▶ [ASSIGNMENT]
With the pictures excluded, output only the lines from the one containing "Find all labels, buttons, inputs, and" through the last line of the entries, unchanged.

▶ [DATA PROVIDED]
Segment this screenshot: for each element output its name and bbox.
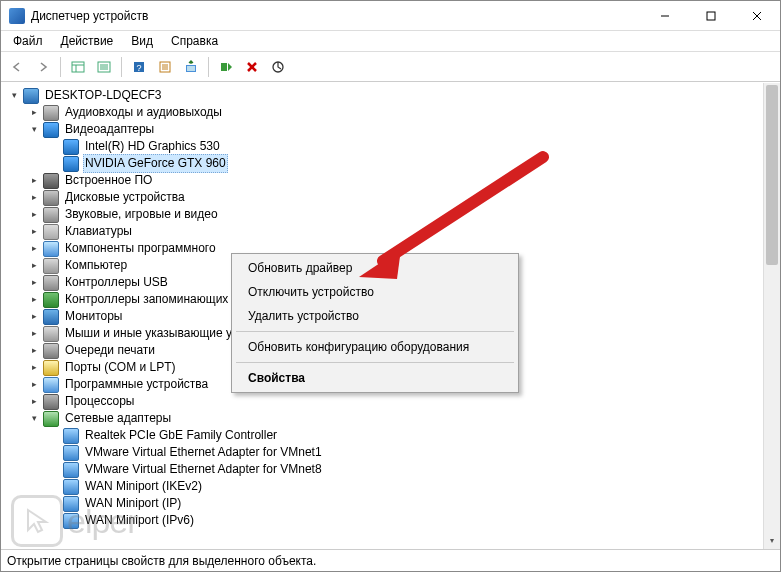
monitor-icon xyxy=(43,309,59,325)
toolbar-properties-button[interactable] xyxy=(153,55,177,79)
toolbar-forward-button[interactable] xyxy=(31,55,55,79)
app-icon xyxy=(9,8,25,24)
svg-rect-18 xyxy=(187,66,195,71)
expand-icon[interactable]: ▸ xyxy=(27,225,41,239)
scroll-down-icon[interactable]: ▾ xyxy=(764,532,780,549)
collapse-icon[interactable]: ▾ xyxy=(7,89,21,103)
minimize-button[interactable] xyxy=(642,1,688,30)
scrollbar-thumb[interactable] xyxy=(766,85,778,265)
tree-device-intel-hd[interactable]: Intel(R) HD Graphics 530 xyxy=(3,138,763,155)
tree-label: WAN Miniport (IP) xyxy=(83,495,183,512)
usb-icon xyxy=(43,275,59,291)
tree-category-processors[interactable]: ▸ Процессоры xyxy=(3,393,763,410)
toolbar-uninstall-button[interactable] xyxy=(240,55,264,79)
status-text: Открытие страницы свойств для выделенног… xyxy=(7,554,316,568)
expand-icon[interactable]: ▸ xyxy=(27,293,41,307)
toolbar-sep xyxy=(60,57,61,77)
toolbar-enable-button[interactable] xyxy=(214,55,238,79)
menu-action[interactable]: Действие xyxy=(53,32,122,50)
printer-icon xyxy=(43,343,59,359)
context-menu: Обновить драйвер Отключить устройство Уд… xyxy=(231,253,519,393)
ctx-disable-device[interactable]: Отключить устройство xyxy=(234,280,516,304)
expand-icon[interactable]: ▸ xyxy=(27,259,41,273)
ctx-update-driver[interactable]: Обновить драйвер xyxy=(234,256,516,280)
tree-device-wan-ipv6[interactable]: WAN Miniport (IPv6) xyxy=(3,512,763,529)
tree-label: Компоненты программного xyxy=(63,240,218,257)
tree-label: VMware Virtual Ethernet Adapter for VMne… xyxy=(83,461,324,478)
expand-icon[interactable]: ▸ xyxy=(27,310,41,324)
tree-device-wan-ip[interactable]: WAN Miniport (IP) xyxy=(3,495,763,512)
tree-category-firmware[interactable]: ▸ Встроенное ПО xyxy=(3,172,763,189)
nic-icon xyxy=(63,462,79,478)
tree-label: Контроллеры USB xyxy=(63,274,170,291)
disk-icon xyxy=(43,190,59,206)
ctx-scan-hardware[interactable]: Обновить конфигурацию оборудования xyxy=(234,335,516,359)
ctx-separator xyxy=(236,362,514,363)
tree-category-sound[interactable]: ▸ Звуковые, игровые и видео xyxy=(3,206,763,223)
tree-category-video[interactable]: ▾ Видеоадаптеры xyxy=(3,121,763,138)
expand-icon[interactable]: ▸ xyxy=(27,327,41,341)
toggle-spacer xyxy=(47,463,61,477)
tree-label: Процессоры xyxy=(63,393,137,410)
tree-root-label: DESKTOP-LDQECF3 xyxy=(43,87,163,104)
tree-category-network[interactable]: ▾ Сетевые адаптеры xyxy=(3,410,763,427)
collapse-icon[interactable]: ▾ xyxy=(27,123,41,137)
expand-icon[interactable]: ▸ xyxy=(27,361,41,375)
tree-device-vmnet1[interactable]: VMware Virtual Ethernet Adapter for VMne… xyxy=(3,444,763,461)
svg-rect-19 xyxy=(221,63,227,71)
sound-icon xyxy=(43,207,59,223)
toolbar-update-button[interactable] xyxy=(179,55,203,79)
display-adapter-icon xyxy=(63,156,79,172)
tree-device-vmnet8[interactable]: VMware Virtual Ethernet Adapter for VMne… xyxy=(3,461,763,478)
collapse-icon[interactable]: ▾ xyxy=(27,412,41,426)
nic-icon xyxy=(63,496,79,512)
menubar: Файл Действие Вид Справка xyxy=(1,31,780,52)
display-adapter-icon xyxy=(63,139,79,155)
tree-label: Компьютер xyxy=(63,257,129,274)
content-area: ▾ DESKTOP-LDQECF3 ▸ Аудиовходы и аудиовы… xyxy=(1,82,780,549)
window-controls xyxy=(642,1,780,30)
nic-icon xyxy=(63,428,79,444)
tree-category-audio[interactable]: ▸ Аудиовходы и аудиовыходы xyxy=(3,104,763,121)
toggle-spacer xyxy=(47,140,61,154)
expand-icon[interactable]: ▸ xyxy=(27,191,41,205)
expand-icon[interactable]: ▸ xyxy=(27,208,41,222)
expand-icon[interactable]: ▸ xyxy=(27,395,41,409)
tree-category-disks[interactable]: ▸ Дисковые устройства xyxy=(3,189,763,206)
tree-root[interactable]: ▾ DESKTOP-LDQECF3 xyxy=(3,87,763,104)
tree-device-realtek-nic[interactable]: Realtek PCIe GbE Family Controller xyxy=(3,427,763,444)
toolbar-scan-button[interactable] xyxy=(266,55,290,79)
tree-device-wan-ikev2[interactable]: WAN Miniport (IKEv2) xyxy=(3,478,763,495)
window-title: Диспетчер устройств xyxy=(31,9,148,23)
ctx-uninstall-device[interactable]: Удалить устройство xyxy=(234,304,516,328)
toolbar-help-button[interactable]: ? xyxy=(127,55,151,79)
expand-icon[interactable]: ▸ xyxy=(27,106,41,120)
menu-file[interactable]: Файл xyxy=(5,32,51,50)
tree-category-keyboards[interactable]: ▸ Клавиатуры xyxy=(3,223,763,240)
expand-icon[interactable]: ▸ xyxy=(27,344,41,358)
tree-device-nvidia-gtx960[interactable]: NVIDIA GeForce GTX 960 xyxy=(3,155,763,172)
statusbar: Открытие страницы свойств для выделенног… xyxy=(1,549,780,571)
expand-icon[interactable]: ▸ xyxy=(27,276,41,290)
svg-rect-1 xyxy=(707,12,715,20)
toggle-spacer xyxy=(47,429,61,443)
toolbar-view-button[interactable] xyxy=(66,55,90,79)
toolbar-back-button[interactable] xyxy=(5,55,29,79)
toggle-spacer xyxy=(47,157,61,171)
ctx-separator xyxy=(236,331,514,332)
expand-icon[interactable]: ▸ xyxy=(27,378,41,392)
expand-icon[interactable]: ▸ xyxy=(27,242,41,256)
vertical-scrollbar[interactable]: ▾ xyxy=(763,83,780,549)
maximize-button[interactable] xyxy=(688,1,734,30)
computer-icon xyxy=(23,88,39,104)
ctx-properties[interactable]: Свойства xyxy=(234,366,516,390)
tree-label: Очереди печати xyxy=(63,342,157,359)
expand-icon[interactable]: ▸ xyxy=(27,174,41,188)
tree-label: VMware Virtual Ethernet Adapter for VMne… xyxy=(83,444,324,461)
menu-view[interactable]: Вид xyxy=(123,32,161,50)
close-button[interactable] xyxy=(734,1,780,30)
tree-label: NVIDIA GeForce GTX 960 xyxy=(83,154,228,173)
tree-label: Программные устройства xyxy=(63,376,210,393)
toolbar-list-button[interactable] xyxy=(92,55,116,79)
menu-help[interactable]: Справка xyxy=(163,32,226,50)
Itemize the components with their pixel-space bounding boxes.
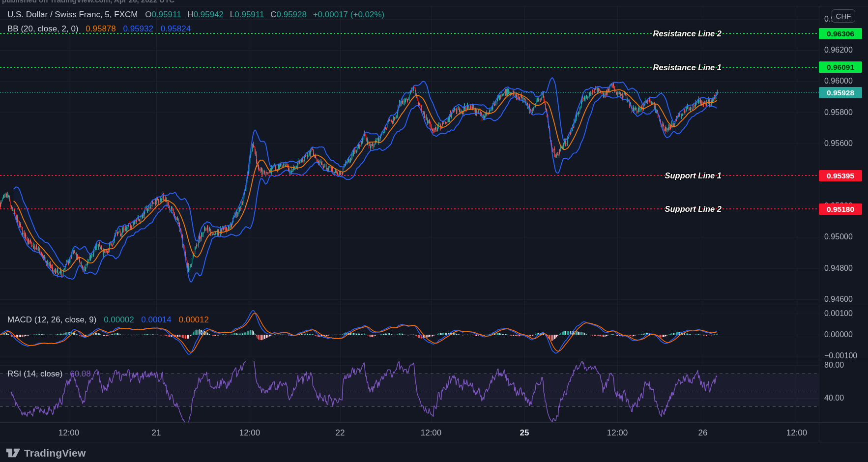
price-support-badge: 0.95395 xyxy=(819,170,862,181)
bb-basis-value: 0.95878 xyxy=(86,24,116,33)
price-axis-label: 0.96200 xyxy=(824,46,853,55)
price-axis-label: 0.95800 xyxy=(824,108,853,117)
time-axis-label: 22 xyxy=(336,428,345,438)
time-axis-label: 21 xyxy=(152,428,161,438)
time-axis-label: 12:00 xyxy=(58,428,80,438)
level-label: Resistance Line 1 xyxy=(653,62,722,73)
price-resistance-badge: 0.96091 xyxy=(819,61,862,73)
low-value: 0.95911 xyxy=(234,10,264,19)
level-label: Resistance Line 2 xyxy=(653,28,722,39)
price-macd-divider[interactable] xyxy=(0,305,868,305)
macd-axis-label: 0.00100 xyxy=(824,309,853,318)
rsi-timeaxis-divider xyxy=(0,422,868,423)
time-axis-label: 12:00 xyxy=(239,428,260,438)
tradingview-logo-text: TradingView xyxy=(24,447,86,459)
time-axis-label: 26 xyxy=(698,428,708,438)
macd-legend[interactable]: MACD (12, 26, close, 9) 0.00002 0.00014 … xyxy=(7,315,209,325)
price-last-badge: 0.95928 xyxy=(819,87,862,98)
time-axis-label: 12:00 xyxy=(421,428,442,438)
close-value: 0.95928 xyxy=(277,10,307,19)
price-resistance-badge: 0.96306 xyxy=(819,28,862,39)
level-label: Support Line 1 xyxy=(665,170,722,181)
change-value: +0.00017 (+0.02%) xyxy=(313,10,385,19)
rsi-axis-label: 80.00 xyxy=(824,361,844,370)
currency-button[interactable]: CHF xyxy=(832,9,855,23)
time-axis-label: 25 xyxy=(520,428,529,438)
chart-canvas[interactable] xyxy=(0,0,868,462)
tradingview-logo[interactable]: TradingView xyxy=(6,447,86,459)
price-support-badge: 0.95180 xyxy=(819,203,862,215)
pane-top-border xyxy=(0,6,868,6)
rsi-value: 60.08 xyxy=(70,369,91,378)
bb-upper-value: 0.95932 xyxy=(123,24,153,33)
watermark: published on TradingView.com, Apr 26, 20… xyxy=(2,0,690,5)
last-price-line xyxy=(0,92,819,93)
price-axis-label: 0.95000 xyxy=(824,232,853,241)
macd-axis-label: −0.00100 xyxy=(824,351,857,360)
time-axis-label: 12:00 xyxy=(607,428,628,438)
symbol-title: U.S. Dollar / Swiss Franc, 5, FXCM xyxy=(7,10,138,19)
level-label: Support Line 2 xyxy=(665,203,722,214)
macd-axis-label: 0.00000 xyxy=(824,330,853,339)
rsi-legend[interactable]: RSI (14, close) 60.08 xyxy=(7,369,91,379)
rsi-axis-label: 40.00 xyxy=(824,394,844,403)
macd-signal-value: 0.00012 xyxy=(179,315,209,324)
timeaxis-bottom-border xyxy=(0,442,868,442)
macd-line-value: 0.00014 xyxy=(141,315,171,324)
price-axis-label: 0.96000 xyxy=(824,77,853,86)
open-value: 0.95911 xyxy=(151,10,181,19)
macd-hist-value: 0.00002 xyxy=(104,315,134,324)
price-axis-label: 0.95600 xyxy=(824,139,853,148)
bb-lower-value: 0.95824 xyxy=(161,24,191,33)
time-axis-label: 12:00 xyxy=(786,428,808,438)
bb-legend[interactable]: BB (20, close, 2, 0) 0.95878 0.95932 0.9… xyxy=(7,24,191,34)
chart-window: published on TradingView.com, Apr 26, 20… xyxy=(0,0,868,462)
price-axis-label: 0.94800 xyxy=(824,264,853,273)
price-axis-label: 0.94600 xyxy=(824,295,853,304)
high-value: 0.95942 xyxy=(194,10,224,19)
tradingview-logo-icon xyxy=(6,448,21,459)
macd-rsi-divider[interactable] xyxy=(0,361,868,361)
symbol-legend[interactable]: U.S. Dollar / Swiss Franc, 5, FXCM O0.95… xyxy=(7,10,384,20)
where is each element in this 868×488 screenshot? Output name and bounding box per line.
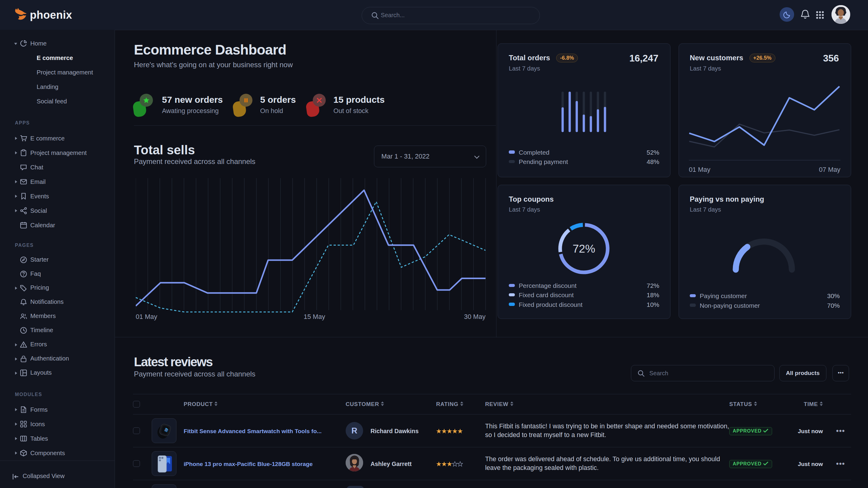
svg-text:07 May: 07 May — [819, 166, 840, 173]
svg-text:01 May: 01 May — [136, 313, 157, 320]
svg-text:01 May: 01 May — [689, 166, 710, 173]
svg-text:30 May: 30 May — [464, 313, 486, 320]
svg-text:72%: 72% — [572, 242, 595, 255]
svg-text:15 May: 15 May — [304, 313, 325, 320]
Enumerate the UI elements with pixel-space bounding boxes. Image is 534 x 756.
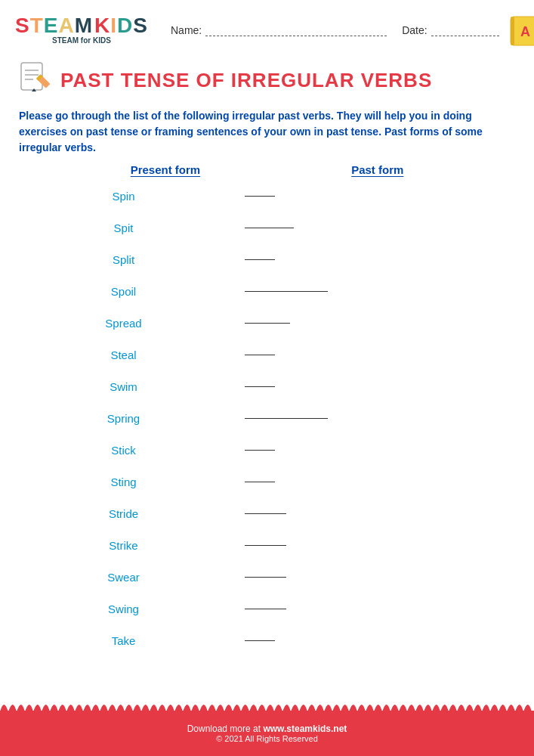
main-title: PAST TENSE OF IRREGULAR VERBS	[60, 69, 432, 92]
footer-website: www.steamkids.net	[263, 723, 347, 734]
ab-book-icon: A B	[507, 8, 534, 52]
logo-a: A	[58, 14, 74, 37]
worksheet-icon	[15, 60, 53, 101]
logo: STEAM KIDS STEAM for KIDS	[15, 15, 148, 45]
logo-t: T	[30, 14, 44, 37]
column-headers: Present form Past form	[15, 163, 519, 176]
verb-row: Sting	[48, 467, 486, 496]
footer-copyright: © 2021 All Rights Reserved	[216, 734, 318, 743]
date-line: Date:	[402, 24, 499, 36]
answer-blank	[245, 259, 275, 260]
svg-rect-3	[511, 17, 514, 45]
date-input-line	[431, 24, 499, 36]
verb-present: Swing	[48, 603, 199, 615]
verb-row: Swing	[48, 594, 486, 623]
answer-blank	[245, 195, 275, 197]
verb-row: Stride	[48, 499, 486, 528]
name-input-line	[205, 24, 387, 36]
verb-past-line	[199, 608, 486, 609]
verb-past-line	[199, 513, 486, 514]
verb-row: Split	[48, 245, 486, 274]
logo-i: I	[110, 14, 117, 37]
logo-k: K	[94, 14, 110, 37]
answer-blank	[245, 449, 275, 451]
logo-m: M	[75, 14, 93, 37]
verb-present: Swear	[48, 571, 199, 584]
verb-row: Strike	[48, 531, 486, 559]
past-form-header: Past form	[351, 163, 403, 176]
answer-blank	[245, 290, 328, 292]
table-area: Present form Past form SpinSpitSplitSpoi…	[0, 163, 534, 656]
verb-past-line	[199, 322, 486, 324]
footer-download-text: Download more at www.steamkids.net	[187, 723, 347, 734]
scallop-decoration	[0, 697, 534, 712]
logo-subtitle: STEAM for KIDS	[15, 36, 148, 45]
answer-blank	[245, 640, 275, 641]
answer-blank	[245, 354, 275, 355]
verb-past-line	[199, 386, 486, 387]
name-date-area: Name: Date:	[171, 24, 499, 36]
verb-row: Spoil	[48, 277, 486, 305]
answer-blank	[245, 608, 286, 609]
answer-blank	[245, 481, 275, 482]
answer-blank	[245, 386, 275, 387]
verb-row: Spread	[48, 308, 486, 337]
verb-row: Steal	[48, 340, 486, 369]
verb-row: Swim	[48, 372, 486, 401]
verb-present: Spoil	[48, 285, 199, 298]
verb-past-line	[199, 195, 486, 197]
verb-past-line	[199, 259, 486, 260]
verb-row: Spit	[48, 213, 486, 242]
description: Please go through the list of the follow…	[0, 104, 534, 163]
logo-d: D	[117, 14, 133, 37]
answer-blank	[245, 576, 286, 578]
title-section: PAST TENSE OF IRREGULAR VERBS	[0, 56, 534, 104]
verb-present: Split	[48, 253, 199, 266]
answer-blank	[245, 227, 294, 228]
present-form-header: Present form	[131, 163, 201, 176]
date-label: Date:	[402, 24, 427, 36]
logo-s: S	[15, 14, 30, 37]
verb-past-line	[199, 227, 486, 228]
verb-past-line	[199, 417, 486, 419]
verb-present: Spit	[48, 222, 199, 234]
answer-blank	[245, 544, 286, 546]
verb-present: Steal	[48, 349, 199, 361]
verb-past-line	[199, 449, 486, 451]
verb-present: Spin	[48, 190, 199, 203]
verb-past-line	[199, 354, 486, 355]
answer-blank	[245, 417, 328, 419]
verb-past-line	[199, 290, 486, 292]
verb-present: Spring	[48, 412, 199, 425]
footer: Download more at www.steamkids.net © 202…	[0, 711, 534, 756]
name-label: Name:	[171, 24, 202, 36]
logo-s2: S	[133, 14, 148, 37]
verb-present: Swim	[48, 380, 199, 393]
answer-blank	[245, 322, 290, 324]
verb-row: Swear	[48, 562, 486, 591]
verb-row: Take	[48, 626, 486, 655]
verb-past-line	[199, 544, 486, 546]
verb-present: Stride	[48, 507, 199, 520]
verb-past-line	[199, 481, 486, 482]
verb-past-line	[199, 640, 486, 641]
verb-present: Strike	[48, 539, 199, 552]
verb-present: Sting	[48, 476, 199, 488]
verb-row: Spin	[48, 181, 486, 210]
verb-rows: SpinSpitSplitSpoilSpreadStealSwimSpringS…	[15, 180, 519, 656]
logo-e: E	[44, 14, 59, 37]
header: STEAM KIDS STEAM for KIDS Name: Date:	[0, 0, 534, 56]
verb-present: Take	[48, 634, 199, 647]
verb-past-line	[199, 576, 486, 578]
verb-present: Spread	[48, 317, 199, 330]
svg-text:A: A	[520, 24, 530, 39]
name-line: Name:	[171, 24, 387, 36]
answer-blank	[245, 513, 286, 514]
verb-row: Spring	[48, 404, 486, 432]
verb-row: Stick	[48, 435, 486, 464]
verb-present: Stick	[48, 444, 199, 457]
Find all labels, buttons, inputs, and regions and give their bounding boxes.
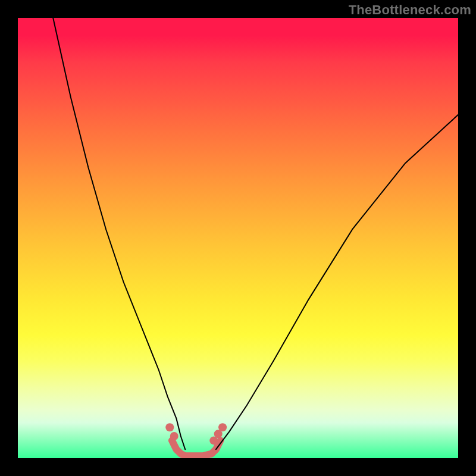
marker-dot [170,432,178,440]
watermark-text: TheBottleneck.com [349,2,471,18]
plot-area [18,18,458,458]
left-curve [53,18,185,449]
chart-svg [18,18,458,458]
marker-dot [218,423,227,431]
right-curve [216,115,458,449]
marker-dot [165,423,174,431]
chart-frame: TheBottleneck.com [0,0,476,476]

▶ [ANSWER TO THIS PROBLEM]
Find all labels, buttons, inputs, and regions and give their bounding boxes.
marker-dot [170,432,178,440]
watermark-text: TheBottleneck.com [349,2,471,18]
plot-area [18,18,458,458]
left-curve [53,18,185,449]
chart-svg [18,18,458,458]
marker-dot [218,423,227,431]
right-curve [216,115,458,449]
marker-dot [165,423,174,431]
chart-frame: TheBottleneck.com [0,0,476,476]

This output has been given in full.